* **Task prompt**
Return every line of the records that includes the string "will".

* **Exercise data**
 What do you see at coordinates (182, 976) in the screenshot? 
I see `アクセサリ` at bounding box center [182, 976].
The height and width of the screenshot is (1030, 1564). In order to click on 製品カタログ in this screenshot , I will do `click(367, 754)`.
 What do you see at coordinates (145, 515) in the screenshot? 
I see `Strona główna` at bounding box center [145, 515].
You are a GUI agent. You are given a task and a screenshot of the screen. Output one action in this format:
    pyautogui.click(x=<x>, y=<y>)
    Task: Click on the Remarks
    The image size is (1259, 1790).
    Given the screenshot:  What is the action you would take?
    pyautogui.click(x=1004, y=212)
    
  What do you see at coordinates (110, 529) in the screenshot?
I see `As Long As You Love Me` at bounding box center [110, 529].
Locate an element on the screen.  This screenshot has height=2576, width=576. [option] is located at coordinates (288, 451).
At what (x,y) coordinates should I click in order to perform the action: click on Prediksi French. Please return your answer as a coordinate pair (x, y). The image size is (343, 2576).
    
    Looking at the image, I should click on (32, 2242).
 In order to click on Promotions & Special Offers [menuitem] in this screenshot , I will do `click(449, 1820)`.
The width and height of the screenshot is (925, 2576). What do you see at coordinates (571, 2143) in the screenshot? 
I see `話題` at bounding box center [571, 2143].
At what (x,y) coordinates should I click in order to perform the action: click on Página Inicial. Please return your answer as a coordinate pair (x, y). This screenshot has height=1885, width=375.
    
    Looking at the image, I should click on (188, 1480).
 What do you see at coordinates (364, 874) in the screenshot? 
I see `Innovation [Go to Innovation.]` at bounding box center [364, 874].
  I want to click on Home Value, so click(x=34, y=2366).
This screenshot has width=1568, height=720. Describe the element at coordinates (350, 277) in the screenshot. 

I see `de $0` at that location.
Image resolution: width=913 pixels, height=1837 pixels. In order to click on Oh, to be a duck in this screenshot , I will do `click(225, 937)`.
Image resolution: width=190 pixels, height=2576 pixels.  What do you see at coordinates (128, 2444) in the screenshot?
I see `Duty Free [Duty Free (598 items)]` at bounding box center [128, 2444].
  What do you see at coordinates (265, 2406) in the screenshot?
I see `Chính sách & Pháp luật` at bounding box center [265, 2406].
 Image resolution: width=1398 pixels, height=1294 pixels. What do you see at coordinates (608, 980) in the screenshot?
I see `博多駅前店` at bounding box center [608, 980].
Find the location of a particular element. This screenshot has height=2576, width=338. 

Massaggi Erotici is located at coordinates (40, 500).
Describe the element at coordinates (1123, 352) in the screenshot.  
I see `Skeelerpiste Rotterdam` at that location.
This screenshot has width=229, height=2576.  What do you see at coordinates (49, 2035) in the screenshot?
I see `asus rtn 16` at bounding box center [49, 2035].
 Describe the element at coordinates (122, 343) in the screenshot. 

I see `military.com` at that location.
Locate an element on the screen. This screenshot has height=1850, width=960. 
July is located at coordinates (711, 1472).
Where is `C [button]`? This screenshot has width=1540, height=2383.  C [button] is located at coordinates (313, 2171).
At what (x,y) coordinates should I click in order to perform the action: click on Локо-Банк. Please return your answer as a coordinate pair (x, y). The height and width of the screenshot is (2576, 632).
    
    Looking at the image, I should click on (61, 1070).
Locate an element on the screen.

* **Solution for this exercise**
The height and width of the screenshot is (1030, 1564). In order to click on 製品カタログ in this screenshot , I will do `click(367, 754)`.
 In order to click on Promotions & Special Offers [menuitem] in this screenshot , I will do `click(449, 1820)`.
Image resolution: width=913 pixels, height=1837 pixels. In order to click on Oh, to be a duck in this screenshot , I will do `click(225, 937)`.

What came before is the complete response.